For this round, I did make some changes to the tests. For one, I added back our code that pipes the output of the program and sends it a line at a time. The client still accumulates it as a massive string, but as you said, without substantially change the code, would be tough to add. (We had this originally, it was just one of the commands I omitted since I was creating the problem without it). I also changed all the commands to be just "DIR" to ensure the cpu being completely taxed was not the source of the problem.
And to further test the hypothesis that it was the number of connections, I reduced the number to 5 and met the same result. So I do not believe that this was causing the problem unless you still think otherwise.
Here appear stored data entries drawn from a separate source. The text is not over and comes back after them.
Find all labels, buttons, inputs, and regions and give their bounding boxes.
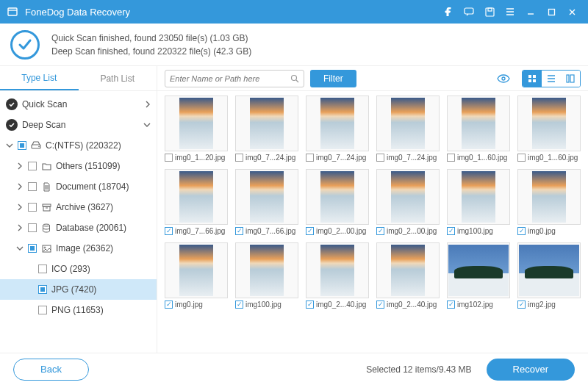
recover-button[interactable]: Recover <box>487 359 575 381</box>
checkbox[interactable] <box>38 265 47 273</box>
thumbnail[interactable] <box>376 242 440 298</box>
thumbnail[interactable] <box>376 96 440 151</box>
image-icon <box>41 245 51 253</box>
file-tile[interactable]: img100.jpg <box>235 242 298 313</box>
checkbox[interactable] <box>28 162 37 170</box>
preview-icon[interactable] <box>494 71 513 87</box>
save-icon[interactable] <box>479 0 500 24</box>
view-grid-icon[interactable] <box>523 71 542 87</box>
file-checkbox[interactable] <box>517 227 526 235</box>
tab-path-list[interactable]: Path List <box>79 66 157 90</box>
file-tile[interactable]: img0_1...60.jpg <box>447 96 510 166</box>
file-checkbox[interactable] <box>306 301 314 309</box>
file-checkbox[interactable] <box>306 227 314 235</box>
tree-label: Document (18704) <box>56 181 129 192</box>
tree-quick-scan[interactable]: Quick Scan <box>0 94 157 115</box>
file-tile[interactable]: img0_7...66.jpg <box>235 169 298 240</box>
checkbox[interactable] <box>28 182 37 191</box>
thumbnail[interactable] <box>447 96 510 151</box>
tree-others[interactable]: Others (151099) <box>0 156 157 176</box>
tree-deep-scan[interactable]: Deep Scan <box>0 115 157 135</box>
tree-png[interactable]: PNG (11653) <box>0 300 157 320</box>
thumbnail[interactable] <box>165 96 228 151</box>
thumbnail[interactable] <box>235 96 298 151</box>
tab-type-list[interactable]: Type List <box>0 66 79 90</box>
tree-jpg[interactable]: JPG (7420) <box>0 279 157 300</box>
tree-image[interactable]: Image (26362) <box>0 238 157 259</box>
checkbox[interactable] <box>38 285 47 294</box>
thumbnail[interactable] <box>306 242 369 298</box>
file-tile[interactable]: img0_7...24.jpg <box>376 96 440 166</box>
file-tile[interactable]: img0_2...40.jpg <box>376 242 440 313</box>
thumbnail[interactable] <box>517 242 581 298</box>
checkbox[interactable] <box>28 244 37 253</box>
checkbox[interactable] <box>28 223 37 232</box>
file-checkbox[interactable] <box>376 301 384 309</box>
close-icon[interactable] <box>562 0 582 24</box>
tree-document[interactable]: Document (18704) <box>0 176 157 197</box>
search-input[interactable] <box>170 74 290 83</box>
view-list-icon[interactable] <box>542 71 561 87</box>
file-checkbox[interactable] <box>447 227 455 235</box>
view-detail-icon[interactable] <box>561 71 580 87</box>
minimize-icon[interactable] <box>520 0 541 24</box>
search-box[interactable] <box>165 70 304 87</box>
file-tile[interactable]: img0_2...40.jpg <box>306 242 369 313</box>
thumbnail[interactable] <box>306 96 369 151</box>
checkbox[interactable] <box>38 306 47 314</box>
file-tile[interactable]: img2.jpg <box>517 242 581 313</box>
svg-rect-2 <box>486 8 494 16</box>
file-tile[interactable]: img102.jpg <box>447 242 510 313</box>
tree-drive[interactable]: C:(NTFS) (220322) <box>0 135 157 156</box>
filter-button[interactable]: Filter <box>310 70 356 87</box>
search-icon[interactable] <box>290 74 299 83</box>
file-checkbox[interactable] <box>376 154 384 162</box>
file-checkbox[interactable] <box>235 154 243 162</box>
checkbox[interactable] <box>18 141 26 150</box>
file-checkbox[interactable] <box>447 301 455 309</box>
file-checkbox[interactable] <box>517 301 526 309</box>
thumbnail[interactable] <box>235 169 298 225</box>
thumbnail[interactable] <box>165 169 228 225</box>
file-tile[interactable]: img0_7...24.jpg <box>235 96 298 166</box>
file-checkbox[interactable] <box>235 301 243 309</box>
file-checkbox[interactable] <box>165 227 173 235</box>
checkbox[interactable] <box>28 203 37 212</box>
file-checkbox[interactable] <box>306 154 314 162</box>
thumbnail[interactable] <box>165 242 228 298</box>
thumbnail[interactable] <box>517 96 581 151</box>
file-tile[interactable]: img0_1...20.jpg <box>165 96 228 166</box>
file-tile[interactable]: img0_7...66.jpg <box>165 169 228 240</box>
thumbnail[interactable] <box>376 169 440 225</box>
maximize-icon[interactable] <box>541 0 562 24</box>
file-checkbox[interactable] <box>165 154 173 162</box>
file-tile[interactable]: img0_1...60.jpg <box>517 96 581 166</box>
svg-rect-19 <box>570 75 574 82</box>
file-checkbox[interactable] <box>165 301 173 309</box>
quick-scan-status: Quick Scan finished, found 23050 file(s)… <box>51 33 251 43</box>
file-checkbox[interactable] <box>517 154 526 162</box>
tree-database[interactable]: Database (20061) <box>0 217 157 238</box>
file-tile[interactable]: img0_2...00.jpg <box>376 169 440 240</box>
file-tile[interactable]: img0.jpg <box>517 169 581 240</box>
file-checkbox[interactable] <box>376 227 384 235</box>
tree-archive[interactable]: Archive (3627) <box>0 197 157 217</box>
thumbnail[interactable] <box>517 169 581 225</box>
file-tile[interactable]: img0_7...24.jpg <box>306 96 369 166</box>
file-checkbox[interactable] <box>447 154 455 162</box>
thumbnail[interactable] <box>447 169 510 225</box>
file-checkbox[interactable] <box>235 227 243 235</box>
file-tile[interactable]: img0.jpg <box>165 242 228 313</box>
file-name: img0_7...24.jpg <box>316 154 366 162</box>
share-facebook-icon[interactable] <box>438 0 459 24</box>
thumbnail[interactable] <box>306 169 369 225</box>
thumbnail[interactable] <box>447 242 510 298</box>
file-tile[interactable]: img100.jpg <box>447 169 510 240</box>
back-button[interactable]: Back <box>13 359 89 381</box>
file-tile[interactable]: img0_2...00.jpg <box>306 169 369 240</box>
menu-icon[interactable] <box>500 0 520 24</box>
thumbnail[interactable] <box>235 242 298 298</box>
feedback-icon[interactable] <box>459 0 479 24</box>
file-name: img0_7...66.jpg <box>175 227 225 235</box>
tree-ico[interactable]: ICO (293) <box>0 259 157 279</box>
I also tried this on an actual machine rather than a vm and got the same message. :(
Currently, the best idea that I can come up with is to give up on the joining all together and detach the threads. This is the implementation we used to have, before reading another example (I think it was yours as well) and figuring out what the hash of file descriptors is for. So if I wanted to detach the threads, I would have to ensure that the thread opened the socket from the file descriptor before the main thread accepted another connection correct? Let me know what you think about that.
Here is the logs showing the server dying/hanging. Both occur right after a ITJOIN: thread handle:4f0 thread-id: 0x message appears as weve seen before. I also included the updated rx/rxd with the retrying, and connections limit. On the server, I did not omit any commands, just in case. The command using the pipe, is 'EXECPRINT'. https://dl.dropbox.com/u/19686501/perlServer.zip
As always, your help is much appreciated. Sorry the problem is not yet resolved haha.Update: Just had the idea to copy the parts of Thread::Queue into my code and make a much simpler version supporting only dequeue/enqueue operations. So will give that a shot as well. Update2: I tried this and it seems to be working! Going to lets some stuff run overnight, and ill report the status in the morning. And the code if anyone (ie, BrowserUk) is interested. Hopefully all will be good...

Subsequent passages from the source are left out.